When we arrived, we got a peppermint tea with some tasty pastry. Sigrid is relaxing in the cosy launch room.
When we entered our room, we had an aquarium in the wall. That was something different!
Next day we started to explore the Chefchauen, the blue city. On our way to the gate, we found some women painting the house, so it would have that very deep blue color.
In the old town there are plenty of fountains and the water is drinkable, even for foreigners. So we made use of them to fill up our bottles.
Filling up on Blue Water
On the other side of the city there is a little hill with a unfinished mosque, so we thought we have a look at it. To our surprise, the view over the city was great. The mosque however was nothing special.
On our way down, we passed a bridge with some restaurants, that’s where we tried a tajin, the traditional meal in Morocco. The restaurant was on a small creek, and when it started to fill up, the waiter placed some tables and chairs into the creek.

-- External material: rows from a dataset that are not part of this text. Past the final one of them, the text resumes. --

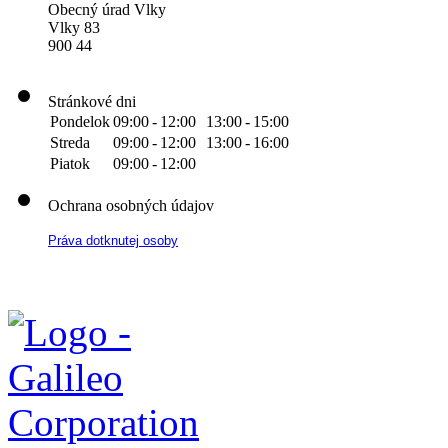
Obecný úrad Vlky
Vlky 83
900 44
Stránkové dni
Pondelok
09:00
-
12:00
13:00
-
15:00
Streda
09:00
-
12:00
13:00
-
16:00
Piatok
09:00
-
12:00
Ochrana osobných údajov
Práva dotknutej osoby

When it got to sunny, a umbrella was placed there as well.
Here is our Tajin, one with fish and potatoes and one with chicken (hidden beneath the potatoes and carrots).
On our way back we found more impressive blue buildings and streets. And in all this blue, I found these colorfull display of….., not sure, but it looked great.

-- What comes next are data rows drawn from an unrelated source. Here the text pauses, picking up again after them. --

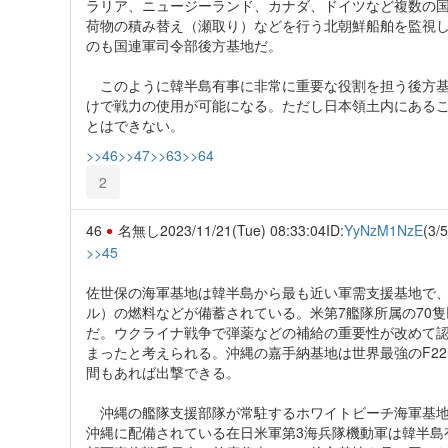
ラリア、ニュージーランド、カナダ、ドイツなど複数の
荷物の積み替え（瀬取り）などを行う北朝鮮船舶を監視
のも国連軍司令部後方基地だ。
このように韓半島有事に非常に重要な役割を担う後方基
けで戦力の使用が可能になる。ただし日本領土内にあるこ
とはできない。
>>46
>>47
>>63
>>64
2
46
名無し
2023/11/21(Tue) 08:33:04
ID:
YyNzM1NzE
(3/5
>>45
佐世保の海軍基地は韓半島から最も近い軍需支援基地で、58
ル）の燃料などが備蓄されている。米第7艦隊所属の70
だ。ウクライナ戦争で弾薬などの補給の重要性が改めて
まったと考えられる。沖縄の嘉手納基地は世界最強のF2
間もあれば出撃できる。
沖縄の艦隊支援部隊が常駐するホワイトビーチ海軍基地
沖縄に配備されている在日米軍第3海兵隊機動軍は韓半島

We ended up at the Kashbah, which had a nice garden inside, but for 15AUD/person, we thought its enough to have a look at it from the outside. So we walked along the stalls and had a look around. To my surprise, nobody tried to power sell us something. When you entered the shop, they greeted you and that’s it. That was positively surprising!
We walked back to the hotel and found this intersting side of the house. It was a house front with windows, but nothing behind it. We were not able to take a closer picture, since the steep street was winding around a mountain and we couldn’t really identify this fake facade from the front.
This was the neighbours house. Somebody was living at the bottom, the first floor was occupied by chooks, the second floor by a goat or sheep. We only got a closeup of the chooks.
And this was the view from our balcony.
Tomorrow we’ll visit Fez, a large city. Let’s see how this compares to Chefchaouen, which we really liked.